Lee Boo-jin’s eldest son shares his secret to getting into Seoul National University: “I recommend a complete break”

Input
2026-02-03 05:00:00
Updated
2026-02-03 05:00:00
Lee Boo-jin, president of Hotel Shilla, attends the “Lee Kun-hee Collection Exhibition Commemorative Gala Event” with her son at the Smithsonian’s National Museum of Asian Art in Washington, D.C., on the 28th (local time). Newsis

According to Financial News, Lim Dong-hyun, the eldest son of Hotel Shilla president Lee Boo-jin, recently took the stage as a speaker at an academic performance seminar for his high school juniors.
Maeil Business Newspaper reported on the 2nd that from 1:40 p.m. that day, Lim spoke at the “Whimoon High School pre-freshman grade management seminar” held at a private cram school in Daechi-dong, Seoul. He shared study habits and test-preparation tips that his juniors could use as a reference.
At the event, Lim was said to have shared methods for managing school grades and subject-by-subject strategies for the College Scholastic Ability Test, based on materials he had compiled and his own learning experience.
For the seminar, Lim prepared his own presentation materials titled “A Whimoon Life Without Regrets,” which included problems he had personally solved.

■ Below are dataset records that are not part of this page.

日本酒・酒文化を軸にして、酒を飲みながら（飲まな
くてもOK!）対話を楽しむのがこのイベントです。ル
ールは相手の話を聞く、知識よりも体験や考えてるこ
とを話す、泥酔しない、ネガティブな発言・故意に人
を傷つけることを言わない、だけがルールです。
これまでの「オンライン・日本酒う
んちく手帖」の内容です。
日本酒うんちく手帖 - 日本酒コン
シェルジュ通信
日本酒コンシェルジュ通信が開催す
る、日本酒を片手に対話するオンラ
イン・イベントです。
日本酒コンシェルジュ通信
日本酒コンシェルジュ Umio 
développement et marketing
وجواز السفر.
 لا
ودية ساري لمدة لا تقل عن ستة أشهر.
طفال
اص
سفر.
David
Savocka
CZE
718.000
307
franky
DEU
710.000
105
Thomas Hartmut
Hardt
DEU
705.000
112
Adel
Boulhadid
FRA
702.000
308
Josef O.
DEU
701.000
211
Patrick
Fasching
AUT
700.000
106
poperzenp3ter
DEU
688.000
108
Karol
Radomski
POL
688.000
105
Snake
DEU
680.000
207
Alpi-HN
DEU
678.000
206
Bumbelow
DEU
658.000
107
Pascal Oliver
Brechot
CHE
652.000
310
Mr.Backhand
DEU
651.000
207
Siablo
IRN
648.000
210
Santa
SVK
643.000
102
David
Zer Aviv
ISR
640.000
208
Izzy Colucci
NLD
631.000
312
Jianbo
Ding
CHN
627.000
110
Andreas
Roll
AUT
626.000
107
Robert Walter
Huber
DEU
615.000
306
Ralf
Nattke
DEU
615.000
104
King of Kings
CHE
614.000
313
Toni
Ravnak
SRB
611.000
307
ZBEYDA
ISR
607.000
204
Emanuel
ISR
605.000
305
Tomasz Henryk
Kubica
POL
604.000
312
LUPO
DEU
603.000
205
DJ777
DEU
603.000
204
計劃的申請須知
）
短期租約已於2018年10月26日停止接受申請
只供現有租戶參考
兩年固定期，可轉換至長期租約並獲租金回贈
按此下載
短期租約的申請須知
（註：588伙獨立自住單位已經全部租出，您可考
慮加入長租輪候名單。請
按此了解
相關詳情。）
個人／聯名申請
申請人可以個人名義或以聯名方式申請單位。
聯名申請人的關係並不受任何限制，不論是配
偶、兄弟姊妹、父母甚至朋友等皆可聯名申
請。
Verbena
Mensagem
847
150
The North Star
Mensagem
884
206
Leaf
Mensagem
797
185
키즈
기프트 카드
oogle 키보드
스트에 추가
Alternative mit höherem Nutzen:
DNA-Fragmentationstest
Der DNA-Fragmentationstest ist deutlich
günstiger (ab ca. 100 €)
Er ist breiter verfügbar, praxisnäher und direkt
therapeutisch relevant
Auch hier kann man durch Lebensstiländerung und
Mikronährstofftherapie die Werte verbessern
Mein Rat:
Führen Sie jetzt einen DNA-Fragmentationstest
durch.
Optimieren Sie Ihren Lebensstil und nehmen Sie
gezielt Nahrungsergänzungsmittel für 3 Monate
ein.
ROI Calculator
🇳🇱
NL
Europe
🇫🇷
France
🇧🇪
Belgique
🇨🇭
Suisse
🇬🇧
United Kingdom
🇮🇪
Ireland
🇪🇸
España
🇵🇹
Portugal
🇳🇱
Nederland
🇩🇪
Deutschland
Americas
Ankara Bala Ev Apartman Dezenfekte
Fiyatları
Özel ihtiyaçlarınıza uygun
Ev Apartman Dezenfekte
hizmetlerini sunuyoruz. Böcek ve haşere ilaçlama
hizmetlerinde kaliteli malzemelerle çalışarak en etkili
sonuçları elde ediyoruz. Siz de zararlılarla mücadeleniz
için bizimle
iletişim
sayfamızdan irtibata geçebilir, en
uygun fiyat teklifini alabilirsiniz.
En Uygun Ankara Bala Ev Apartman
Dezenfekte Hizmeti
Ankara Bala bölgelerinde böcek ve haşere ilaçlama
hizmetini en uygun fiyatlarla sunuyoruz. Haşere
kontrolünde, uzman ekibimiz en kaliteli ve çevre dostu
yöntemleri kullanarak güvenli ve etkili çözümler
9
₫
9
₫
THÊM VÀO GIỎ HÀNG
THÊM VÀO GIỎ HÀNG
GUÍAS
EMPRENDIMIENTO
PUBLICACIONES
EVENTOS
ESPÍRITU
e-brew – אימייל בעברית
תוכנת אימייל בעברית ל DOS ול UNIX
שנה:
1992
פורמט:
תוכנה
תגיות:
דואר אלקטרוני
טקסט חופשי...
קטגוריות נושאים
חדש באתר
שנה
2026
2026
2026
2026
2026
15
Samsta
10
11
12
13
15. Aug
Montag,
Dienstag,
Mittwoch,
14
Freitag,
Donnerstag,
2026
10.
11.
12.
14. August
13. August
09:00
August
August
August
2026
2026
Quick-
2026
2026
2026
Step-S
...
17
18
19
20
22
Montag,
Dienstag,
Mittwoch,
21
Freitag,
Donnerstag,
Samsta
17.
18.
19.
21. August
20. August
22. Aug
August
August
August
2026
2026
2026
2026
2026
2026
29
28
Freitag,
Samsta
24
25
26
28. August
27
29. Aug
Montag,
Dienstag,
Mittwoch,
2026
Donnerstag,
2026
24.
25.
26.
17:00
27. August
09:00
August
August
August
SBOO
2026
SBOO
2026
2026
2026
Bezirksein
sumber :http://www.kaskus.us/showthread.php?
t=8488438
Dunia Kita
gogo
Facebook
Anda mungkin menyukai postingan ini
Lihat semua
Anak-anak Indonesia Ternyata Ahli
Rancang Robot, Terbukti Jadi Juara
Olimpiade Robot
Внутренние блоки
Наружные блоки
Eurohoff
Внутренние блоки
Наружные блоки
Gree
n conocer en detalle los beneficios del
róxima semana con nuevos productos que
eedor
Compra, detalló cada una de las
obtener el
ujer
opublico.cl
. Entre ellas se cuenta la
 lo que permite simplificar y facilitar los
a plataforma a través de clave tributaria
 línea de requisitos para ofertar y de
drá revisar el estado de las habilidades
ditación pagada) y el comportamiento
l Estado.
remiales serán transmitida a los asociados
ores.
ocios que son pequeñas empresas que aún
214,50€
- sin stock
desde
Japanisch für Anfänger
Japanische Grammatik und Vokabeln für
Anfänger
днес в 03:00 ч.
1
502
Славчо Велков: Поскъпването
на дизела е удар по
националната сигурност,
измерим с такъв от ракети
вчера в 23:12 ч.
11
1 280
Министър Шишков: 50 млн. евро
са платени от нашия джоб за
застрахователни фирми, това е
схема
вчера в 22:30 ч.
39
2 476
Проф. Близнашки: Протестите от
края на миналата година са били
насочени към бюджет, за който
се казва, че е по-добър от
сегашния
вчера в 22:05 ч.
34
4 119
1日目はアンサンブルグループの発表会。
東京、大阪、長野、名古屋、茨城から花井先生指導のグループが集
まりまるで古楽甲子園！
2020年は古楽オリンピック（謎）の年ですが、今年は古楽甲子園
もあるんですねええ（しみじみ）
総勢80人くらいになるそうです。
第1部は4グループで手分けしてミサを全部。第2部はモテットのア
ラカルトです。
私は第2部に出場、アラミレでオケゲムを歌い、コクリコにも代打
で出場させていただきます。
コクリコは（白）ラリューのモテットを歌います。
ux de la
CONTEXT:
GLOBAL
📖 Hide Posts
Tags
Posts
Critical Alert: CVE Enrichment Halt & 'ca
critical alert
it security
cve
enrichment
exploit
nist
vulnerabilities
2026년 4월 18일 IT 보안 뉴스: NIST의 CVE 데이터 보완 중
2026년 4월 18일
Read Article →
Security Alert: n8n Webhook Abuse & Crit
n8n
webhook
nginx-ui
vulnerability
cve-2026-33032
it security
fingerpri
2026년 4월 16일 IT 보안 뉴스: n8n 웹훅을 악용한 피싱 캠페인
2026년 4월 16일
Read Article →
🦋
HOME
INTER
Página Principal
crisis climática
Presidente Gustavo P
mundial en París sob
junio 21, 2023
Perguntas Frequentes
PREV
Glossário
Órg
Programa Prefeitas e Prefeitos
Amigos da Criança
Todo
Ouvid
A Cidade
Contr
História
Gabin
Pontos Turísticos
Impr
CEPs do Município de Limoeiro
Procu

The materials reportedly outlined the flow of his three years in high school, tips for both school grades and the CSAT, and advice he wanted to pass on to his juniors.
He also offered detailed tips by subject. For Korean language, he stressed the importance of building the ability to understand passages accurately and repeatedly working through past exam questions. He also recommended keeping an error notebook written like a diary.
Lim advised, “You need to be wary of how the flawed logic of poor questions from private mock exams can stick with you as a habit,” adding, “Wrong thinking habits or letting my own subjective opinions creep in are what lead to incorrect answers.”
He went on to say that for mathematics, students should prepare for problems that require strong reasoning skills while also solving a large volume of questions. “Solving roughly 2,000 problems for each school exam built up my mathematical stamina,” Lim explained, emphasizing again, “You need to solve many problems so that you can instantly categorize killer questions that combine multiple concepts and immediately recall how to approach them.”
Finally, Lim told his juniors, “School grades and the CSAT are not something you choose between; you have to keep a firm grip on both until the end,” and advised, “To stay focused, I recommend a complete break from smartphones and games for all three years of high school.”
Lim, who graduated from Seoul Whimoon Middle School and Whimoon High School, has been admitted to the Department of Economics at Seoul National University for the 2026 academic year. Throughout middle and high school, he consistently ranked at the very top of the liberal arts track, and his math scores were particularly outstanding.